# Just in time for the 4th



## Brooks803 (Jun 23, 2011)

And I don't mind if it stays on my desk for the next couple months! This was my 1st full size Gent and I really like it. It was a bit tricky turning the body bc I don't have the correct bushings (only majestics) and I had to over turn one end to get the correct fit. The blank is one of my creations. Each year for the 4th of July I make a flag themed blank and I love how this one came out. The finish is my usual, MM to 12000 and polished with PlastX. I had alot of fun with this one and I hope yall enjoy it too. Thanks for looking and as always any comments/critiques are appreciated!
















Can't forget a closeup! (kicking myself for not cleaning the pen well enough!)






:usflag::usflag::usflag::usflag::usflag::usflag::usflag::usflag::usflag::usflag:


----------



## G1Pens (Jun 23, 2011)

Awesome !!!!!!!!!!!!!!!


----------



## edman2 (Jun 23, 2011)

So niiice!  Beautiful blank as usual and your photography is outstanding.  Just turned the "free" blank you sent with my previous order and it turned out nice as well. Best wishes.


----------



## Frank Nemke sr (Jun 23, 2011)

Great looking pen.  Do you have more of those blanks for sale?


----------



## boxerman (Jun 23, 2011)

Awesome looking pen.


----------



## corian king (Jun 24, 2011)

super nice pen and blank!


----------



## mrburls (Jun 24, 2011)

Very colorful Jonathon.
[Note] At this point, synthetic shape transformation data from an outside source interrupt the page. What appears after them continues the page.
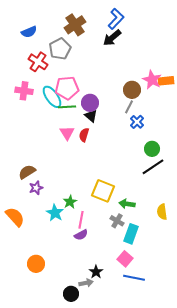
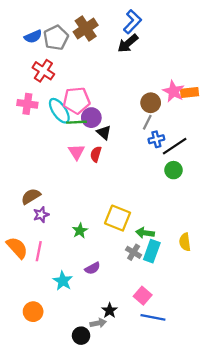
gray pentagon: (60, 49) -> (56, 38), moved
purple circle: (90, 103) -> (91, 118), moved
blue cross: (137, 122) -> (156, 139), turned 32
black line: (153, 167) -> (175, 146), moved
cyan star: (55, 213) -> (63, 281), moved
pink line: (81, 220) -> (39, 251), moved
cyan rectangle: (131, 234) -> (152, 251), moved
orange circle: (36, 264) -> (33, 312), moved

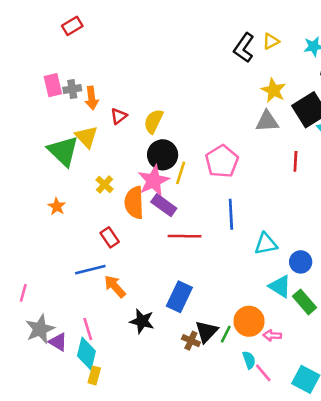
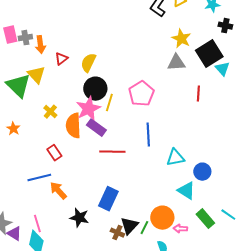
green rectangle: (304, 302) -> (205, 219), moved

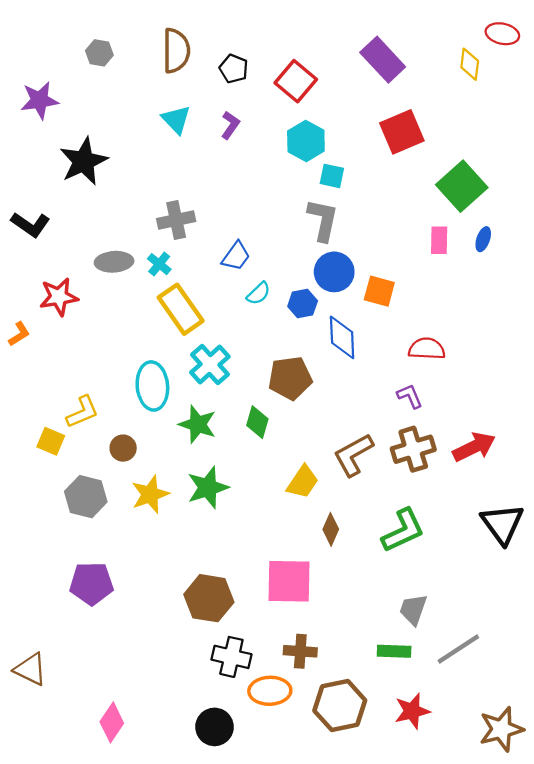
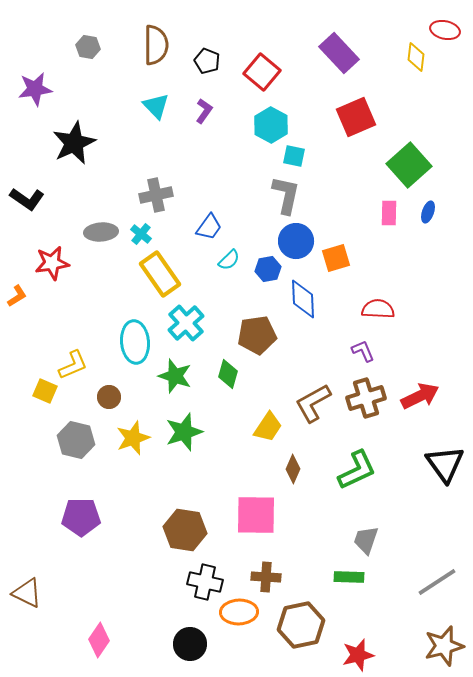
orange square: (379, 291) -> (336, 258), turned -32
gray line: (458, 649) -> (437, 582), moved
red star: (412, 711) -> (358, 655), moved

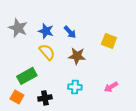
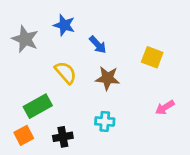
blue star: (46, 31) -> (64, 25), moved
pink arrow: (111, 87) -> (165, 108), moved
orange square: (17, 97) -> (24, 135), turned 32

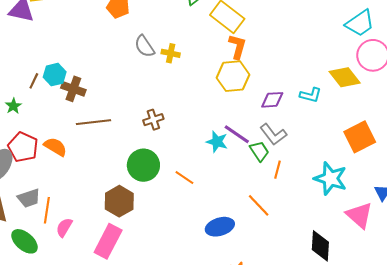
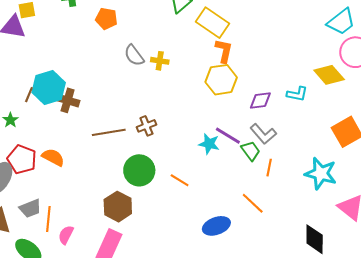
cyan hexagon: (55, 75) -> (49, 88), size x1.5
brown line: (93, 122) -> (109, 132), moved

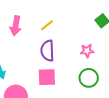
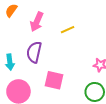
purple semicircle: (47, 51) -> (34, 52), moved

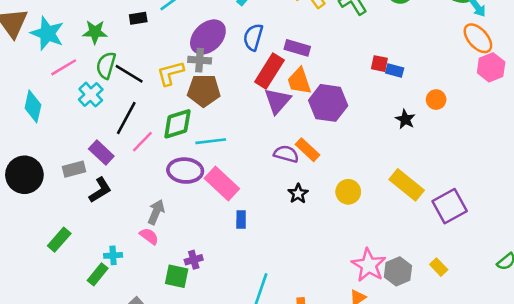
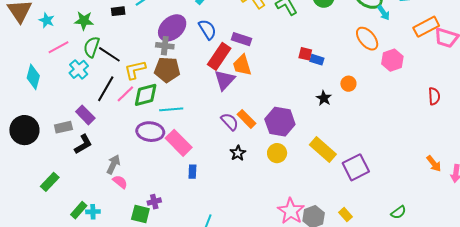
cyan star: (47, 33) -> (47, 20), size x0.6
blue semicircle: (253, 37) -> (207, 29), turned 130
orange ellipse: (478, 38) -> (367, 39), moved
yellow L-shape: (170, 73) -> (135, 70), moved
purple hexagon: (328, 103) -> (280, 122), moved
pink line: (142, 142) -> (125, 94), moved
purple semicircle: (286, 154) -> (230, 122), turned 30
gray arrow: (156, 212) -> (113, 164), moved
cyan cross: (113, 255) -> (93, 212), moved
Nice looking mix. Man your photo's are just awesome. 

Keith "mrburls"


----------



## Woodlvr (Jun 24, 2011)

Jonathan you are a showoff   I really like that blank. Great blank.  I would also like to know if you are making more of these???


----------



## wiset1 (Jun 24, 2011)

So dynamic!  The flow and energy in this blank really POP off the screen and I love how crisp the colors are.  Really great looking blank Jonathon!!!


----------



## simomatra (Jun 24, 2011)

Just awesome, you have to be very pleased with that one


----------



## S.A.Mappin (Jun 24, 2011)

Very nice Brooks!!

I have yet to try a full size Gent, Looks like a very comfortable sized pen.


----------



## workinforwood (Jun 24, 2011)

She's a real beauty!


----------



## MarkD (Jun 24, 2011)

Awesome pen! The blank is superb...as we have come to expect from you!


----------



## Jim15 (Jun 24, 2011)

That's beyond awesome.


----------



## rizaydog (Jun 24, 2011)

Truly cool pen.


----------



## edicehouse (Jun 24, 2011)

Like everyone else has stated awesome pen.  The lines between colors are distinct.  The only thing . . .  is the gold band on the cap, for me that one thing distracts from the blank.  But I know 99.9% will not agree with me on that


----------



## omb76 (Jun 24, 2011)

Awesome pen Jonathon!  I really like that you kept kit simple on this one as there is a lot going on in the blank... Very, very, nice work!


----------



## johncrane (Jun 24, 2011)

Jonathon!
Your 4 July mix is one of your best! a keeper for sure :biggrin:


----------



## Bobalu (Jun 24, 2011)

*Wow! Deja vu*

That is absolutely beautiful Jonathon. Looks a lot like the blank you gave me last week, but upon closer inspection I can see there is a difference in micas used. Here's how mine turned out. Thought you might want to see.


----------



## PTownSubbie (Jun 24, 2011)

Nice Jonathon!

Is that the one you poured while I was there? You have to slow down a little so I can catch up!!


----------



## JimB (Jun 24, 2011)

Wow, that is one cool blank and pen. I love it!


----------



## Whaler (Jun 24, 2011)

All I can say is AWESOME!


----------



## renowb (Jun 24, 2011)

WOW! Did I say WOW!


----------



## PenMan1 (Jun 24, 2011)

Nice looking pen, Jonothan. The photos are spectacular as well.


----------



## Brooks803 (Jun 24, 2011)

Thanks everyone! I always appreciate the feedback. I'm glad I put this on the Gent as well. A full size statesman would have been awesome too, but I don't have any. All my other large kits were way too ornate for the blank. 



edicehouse said:


> Like everyone else has stated awesome pen. The lines between colors are distinct. The only thing . . . is the gold band on the cap, for me that one thing distracts from the blank. But I know 99.9% will not agree with me on that


 
I thought the same thing at first, but the american flag is outlined in gold so I thought it would be fitting with the gold trim. I don't think there is anything I could have turned that would have been an appropriate replacement.



PTownSubbie said:


> Nice Jonathon!
> 
> Is that the one you poured while I was there? You have to slow down a little so I can catch up!!


 
yes sir it is! it was one of the 4 blanks I poured in the time you did 2 :wink::tongue::biggrin:

Slow down???? Nah...I gotta keep you on your toes!


----------



## Richard Gibson (Jun 24, 2011)

I am running out of words to express myself....wow...beautiful...excellent...masterpiece...so suffice it to say that is just gorgeous!!!!!   Got any for sale?


----------



## arw01 (Jun 25, 2011)

+1 and still need to pick my jaw up off the floor.  Absolutely stunning!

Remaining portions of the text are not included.